Some who have attended the preliminary meetings of the new coalition said it was
unclear whether the group's organizers would advocate for the prospective
membership or for the eventual White House position, should they differ.
Some business leaders cautioned that the White House risked repeating some of
the strategic errors that had hampered Bush's campaign to remake Social
Security, namely, pushing a concept without a clear legislative endgame. Without
that, corporate leaders will hesitate to join, they said.

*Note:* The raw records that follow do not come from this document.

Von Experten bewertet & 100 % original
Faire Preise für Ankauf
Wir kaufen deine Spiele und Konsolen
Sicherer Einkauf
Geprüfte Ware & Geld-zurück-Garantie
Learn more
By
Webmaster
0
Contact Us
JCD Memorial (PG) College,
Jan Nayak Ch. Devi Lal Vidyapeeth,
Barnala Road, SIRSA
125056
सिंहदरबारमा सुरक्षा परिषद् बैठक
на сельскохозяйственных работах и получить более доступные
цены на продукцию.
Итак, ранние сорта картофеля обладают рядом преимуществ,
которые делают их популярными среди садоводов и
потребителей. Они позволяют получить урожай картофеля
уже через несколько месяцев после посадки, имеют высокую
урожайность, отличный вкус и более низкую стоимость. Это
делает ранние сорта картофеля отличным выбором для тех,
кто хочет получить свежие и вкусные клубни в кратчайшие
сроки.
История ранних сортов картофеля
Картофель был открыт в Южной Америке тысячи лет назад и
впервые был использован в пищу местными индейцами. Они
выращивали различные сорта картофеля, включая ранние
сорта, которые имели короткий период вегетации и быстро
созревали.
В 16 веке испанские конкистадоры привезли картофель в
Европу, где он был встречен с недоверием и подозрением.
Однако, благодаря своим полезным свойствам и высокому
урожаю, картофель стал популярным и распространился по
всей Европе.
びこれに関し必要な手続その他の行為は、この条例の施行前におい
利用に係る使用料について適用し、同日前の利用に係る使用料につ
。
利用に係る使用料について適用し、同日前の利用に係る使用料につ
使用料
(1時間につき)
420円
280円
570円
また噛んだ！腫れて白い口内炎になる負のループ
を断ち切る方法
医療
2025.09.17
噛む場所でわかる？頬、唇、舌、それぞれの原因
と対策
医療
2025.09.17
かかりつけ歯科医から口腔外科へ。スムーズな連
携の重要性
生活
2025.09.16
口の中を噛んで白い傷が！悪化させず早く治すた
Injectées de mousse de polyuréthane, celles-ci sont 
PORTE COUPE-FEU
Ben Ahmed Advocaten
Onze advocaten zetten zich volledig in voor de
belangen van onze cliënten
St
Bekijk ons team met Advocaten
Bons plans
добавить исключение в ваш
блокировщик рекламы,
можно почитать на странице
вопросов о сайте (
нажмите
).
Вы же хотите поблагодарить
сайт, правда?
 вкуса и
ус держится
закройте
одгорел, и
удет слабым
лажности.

"We just don't seem to be there yet, because we don't know what the proposal
is," Gay said.
Craig Regelbrugge, a lobbyist for the American Nursery & Landscape Assn., one of
the groups being courted by the new coalition, said Bush would succeed in
forging partnerships with business only once he felt comfortable angering some
parts of his base.
"You're never going to please them all," Regelbrugge said, who like Gay has
attended preliminary meetings of the coalition. "That's the difficult thing for
the White House on this. They don't want to anger anyone. But the party's going
to have to choose between the closed-minded restrictionists and the business
base
. Who's really the base of the base? Farmers and businesspeople, or the
others?"
Organizers say the coalition will aim to create the right atmosphere for Bush to
forge a middle ground.
Former congressman Dooley, a Democrat whose California district included large
numbers of Hispanic workers, said he believed the effort was not about politics.
Rather, he said he was interested in a genuine fix that would help immigrants
and their families.
He said that if he sensed the coalition was moving toward the anti-immigrant
forces, he would not go along. "If it got to the point that there's not a
balanced approach to this, I can guarantee you I won't be a part of this
coalition and I will resign," he said. "I'm approaching this as a political
pragmatist."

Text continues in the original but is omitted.